- Entries provided:
* * * *

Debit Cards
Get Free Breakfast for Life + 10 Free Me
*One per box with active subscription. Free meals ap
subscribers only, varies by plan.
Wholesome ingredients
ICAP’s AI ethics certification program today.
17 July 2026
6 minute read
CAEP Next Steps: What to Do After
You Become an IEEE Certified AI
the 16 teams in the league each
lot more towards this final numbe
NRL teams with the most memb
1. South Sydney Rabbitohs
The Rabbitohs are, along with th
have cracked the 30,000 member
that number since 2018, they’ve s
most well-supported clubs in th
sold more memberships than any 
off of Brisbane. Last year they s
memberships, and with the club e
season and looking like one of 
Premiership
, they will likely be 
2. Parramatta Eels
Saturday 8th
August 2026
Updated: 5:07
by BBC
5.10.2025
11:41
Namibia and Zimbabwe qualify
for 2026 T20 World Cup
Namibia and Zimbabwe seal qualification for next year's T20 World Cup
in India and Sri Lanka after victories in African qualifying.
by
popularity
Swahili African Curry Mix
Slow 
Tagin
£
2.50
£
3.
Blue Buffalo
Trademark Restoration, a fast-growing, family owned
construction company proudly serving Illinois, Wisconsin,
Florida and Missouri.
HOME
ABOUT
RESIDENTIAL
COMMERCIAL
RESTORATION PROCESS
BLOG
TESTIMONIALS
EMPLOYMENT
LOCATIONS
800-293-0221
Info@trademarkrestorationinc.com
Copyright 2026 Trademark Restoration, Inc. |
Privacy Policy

* * * *

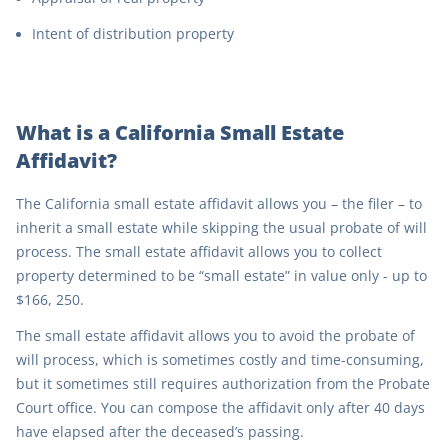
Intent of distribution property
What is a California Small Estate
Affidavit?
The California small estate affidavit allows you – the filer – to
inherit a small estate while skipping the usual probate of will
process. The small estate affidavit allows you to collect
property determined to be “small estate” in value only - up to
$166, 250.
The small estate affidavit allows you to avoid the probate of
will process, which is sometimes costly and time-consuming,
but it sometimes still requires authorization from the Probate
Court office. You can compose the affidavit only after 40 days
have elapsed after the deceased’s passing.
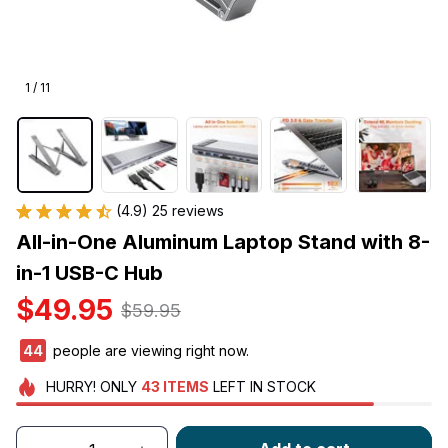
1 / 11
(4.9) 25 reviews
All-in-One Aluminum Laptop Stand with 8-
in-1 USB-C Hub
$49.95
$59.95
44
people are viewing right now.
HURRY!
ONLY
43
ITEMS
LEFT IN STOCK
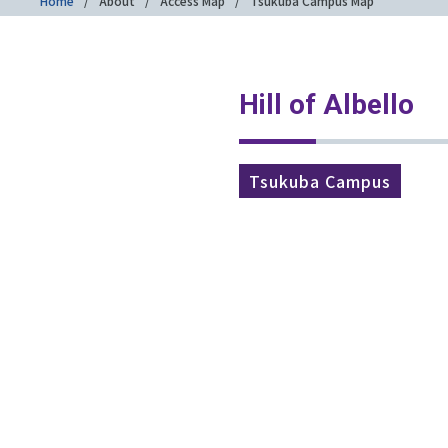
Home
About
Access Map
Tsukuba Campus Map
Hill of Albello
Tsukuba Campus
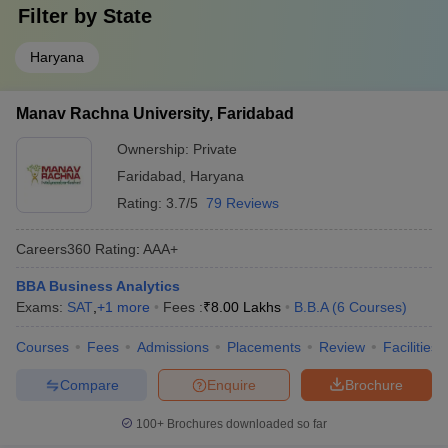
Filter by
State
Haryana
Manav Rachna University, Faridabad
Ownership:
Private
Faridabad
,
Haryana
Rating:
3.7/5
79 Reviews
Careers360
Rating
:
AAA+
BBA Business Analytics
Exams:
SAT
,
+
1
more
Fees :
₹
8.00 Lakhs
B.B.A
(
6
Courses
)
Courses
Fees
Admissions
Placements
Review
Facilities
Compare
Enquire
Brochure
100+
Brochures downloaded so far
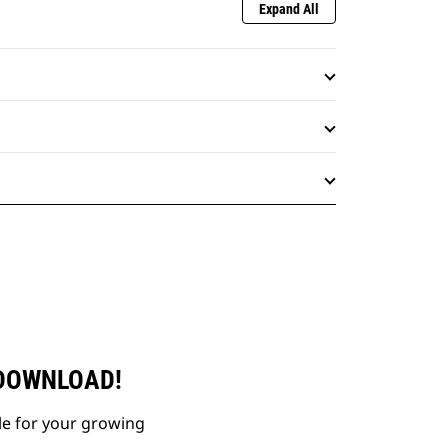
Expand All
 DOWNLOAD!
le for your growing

* * * *

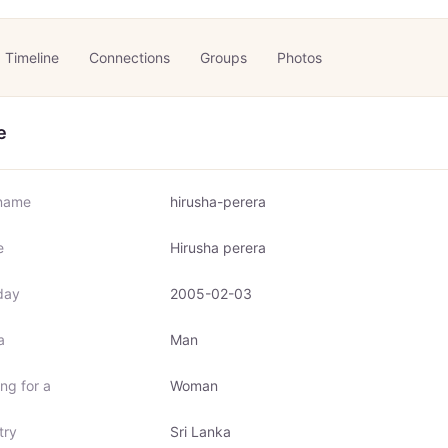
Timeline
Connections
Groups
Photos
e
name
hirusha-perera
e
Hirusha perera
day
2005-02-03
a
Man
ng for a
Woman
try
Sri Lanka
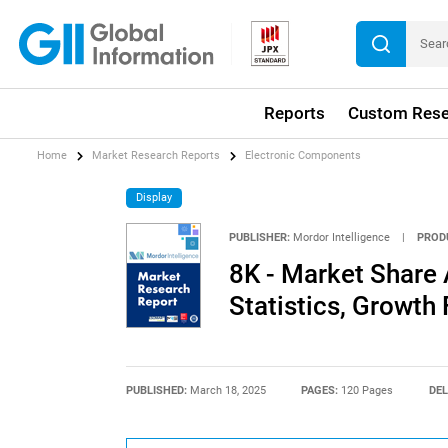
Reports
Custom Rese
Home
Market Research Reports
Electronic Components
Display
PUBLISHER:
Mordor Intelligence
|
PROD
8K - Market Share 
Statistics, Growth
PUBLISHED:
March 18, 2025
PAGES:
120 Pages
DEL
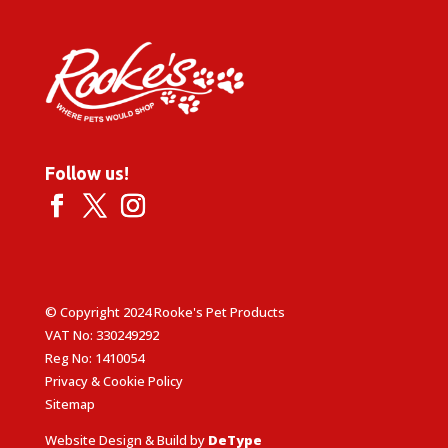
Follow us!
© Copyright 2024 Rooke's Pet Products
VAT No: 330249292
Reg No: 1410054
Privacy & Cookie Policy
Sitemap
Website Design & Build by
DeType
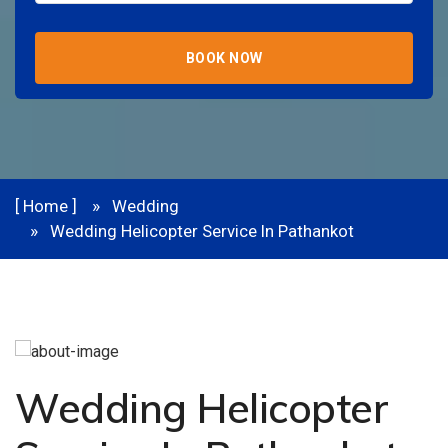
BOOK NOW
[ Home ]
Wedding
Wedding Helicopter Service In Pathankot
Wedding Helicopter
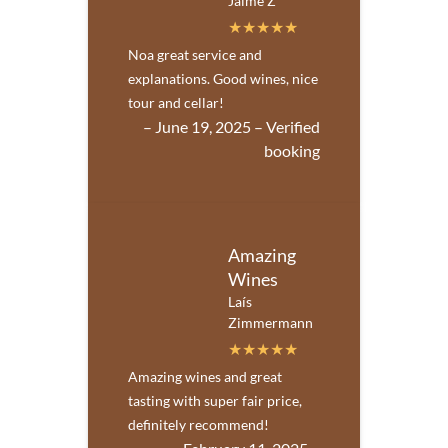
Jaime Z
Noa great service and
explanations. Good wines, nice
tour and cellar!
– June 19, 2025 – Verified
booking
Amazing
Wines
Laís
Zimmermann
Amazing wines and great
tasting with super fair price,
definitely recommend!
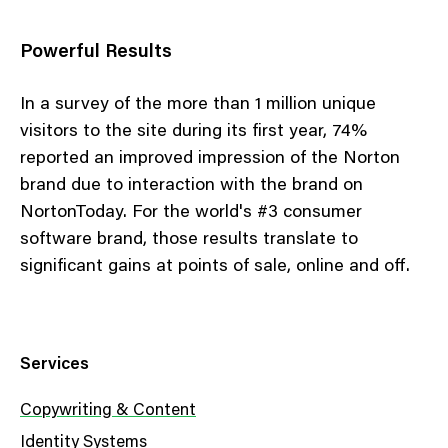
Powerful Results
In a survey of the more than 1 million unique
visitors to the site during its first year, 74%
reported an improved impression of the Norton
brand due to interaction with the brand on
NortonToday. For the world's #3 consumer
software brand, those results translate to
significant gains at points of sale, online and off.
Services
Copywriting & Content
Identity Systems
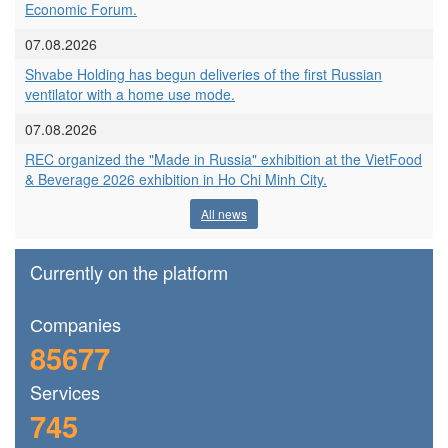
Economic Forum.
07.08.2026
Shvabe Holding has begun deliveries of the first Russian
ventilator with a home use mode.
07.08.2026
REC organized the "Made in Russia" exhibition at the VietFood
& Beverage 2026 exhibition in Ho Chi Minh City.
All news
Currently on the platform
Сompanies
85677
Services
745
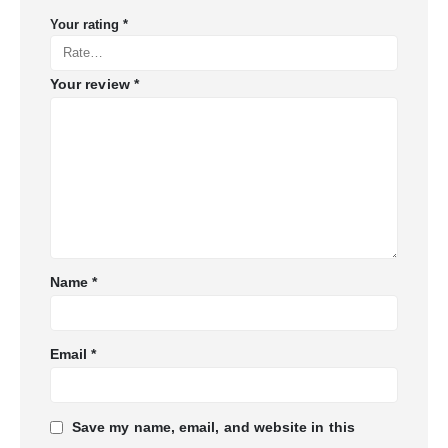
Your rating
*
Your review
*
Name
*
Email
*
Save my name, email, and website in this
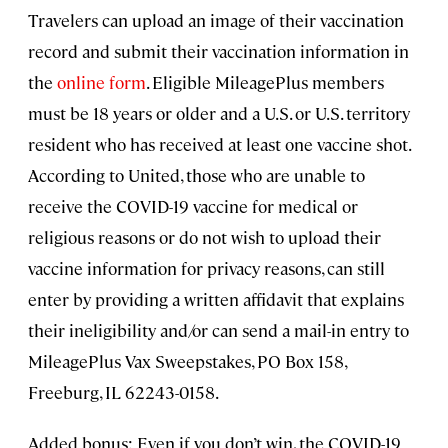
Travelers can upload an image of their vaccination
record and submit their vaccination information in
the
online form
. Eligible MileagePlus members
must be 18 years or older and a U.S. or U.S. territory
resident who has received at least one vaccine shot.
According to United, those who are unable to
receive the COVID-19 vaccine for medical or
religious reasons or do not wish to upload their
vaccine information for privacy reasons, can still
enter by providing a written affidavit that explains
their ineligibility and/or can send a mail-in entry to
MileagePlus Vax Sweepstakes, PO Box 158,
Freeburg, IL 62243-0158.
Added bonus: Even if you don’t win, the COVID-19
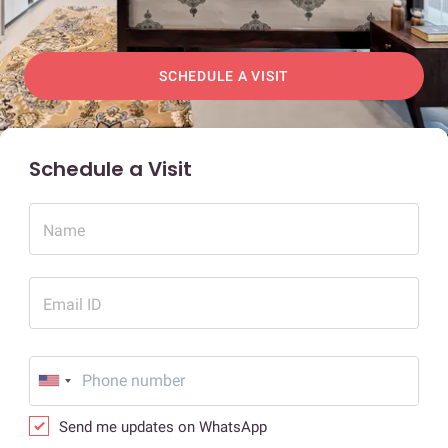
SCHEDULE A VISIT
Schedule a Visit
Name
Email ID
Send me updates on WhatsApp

* * * *

All lines in the listing above from the line containing "ICAP’s AI ethics certification program today." to the line containing "season and looking like one of", inclusive, should be retyped exactly; no other lines should appear.

- Exercise response:
ICAP’s AI ethics certification program today.
17 July 2026
6 minute read
CAEP Next Steps: What to Do After
You Become an IEEE Certified AI
the 16 teams in the league each
lot more towards this final numbe
NRL teams with the most memb
1. South Sydney Rabbitohs
The Rabbitohs are, along with th
have cracked the 30,000 member
that number since 2018, they’ve s
most well-supported clubs in th
sold more memberships than any 
off of Brisbane. Last year they s
memberships, and with the club e
season and looking like one of 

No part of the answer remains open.